Task requirements
Copy each line of the entries that contains the word "voiesc".

[Records from a data collection]
______

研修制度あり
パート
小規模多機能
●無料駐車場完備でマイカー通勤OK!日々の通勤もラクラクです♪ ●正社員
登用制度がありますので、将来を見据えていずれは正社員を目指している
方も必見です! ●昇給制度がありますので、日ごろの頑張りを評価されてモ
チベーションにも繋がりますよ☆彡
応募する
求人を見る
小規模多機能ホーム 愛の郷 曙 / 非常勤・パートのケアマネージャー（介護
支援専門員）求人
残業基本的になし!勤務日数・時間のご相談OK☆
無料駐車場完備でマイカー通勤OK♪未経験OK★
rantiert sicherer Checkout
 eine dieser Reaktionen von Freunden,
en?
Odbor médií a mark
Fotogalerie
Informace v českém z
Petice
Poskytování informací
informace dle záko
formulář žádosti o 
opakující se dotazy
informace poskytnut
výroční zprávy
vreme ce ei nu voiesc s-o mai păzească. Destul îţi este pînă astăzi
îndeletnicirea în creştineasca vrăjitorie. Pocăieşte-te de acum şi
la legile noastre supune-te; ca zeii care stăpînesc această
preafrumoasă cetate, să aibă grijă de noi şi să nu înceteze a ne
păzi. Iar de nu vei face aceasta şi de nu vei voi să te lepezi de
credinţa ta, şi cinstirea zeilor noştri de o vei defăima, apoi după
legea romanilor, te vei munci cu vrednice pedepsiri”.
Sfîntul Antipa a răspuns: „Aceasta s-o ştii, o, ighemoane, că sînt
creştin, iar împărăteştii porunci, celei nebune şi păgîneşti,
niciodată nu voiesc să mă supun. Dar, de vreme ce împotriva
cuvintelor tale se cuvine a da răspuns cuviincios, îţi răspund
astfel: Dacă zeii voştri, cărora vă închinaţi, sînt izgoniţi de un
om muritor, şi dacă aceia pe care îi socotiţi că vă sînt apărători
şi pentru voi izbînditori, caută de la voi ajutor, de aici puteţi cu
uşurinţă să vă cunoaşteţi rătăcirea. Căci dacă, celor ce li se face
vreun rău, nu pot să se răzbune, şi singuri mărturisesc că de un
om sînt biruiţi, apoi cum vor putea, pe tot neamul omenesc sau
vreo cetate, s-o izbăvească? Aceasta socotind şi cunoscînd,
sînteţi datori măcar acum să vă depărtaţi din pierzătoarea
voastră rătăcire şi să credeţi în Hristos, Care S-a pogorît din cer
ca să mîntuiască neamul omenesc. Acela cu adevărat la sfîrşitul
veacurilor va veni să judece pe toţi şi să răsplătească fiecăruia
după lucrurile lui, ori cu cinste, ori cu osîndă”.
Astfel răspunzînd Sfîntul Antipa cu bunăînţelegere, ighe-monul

______

Answer box
vreme ce ei nu voiesc s-o mai păzească. Destul îţi este pînă astăzi
niciodată nu voiesc să mă supun. Dar, de vreme ce împotriva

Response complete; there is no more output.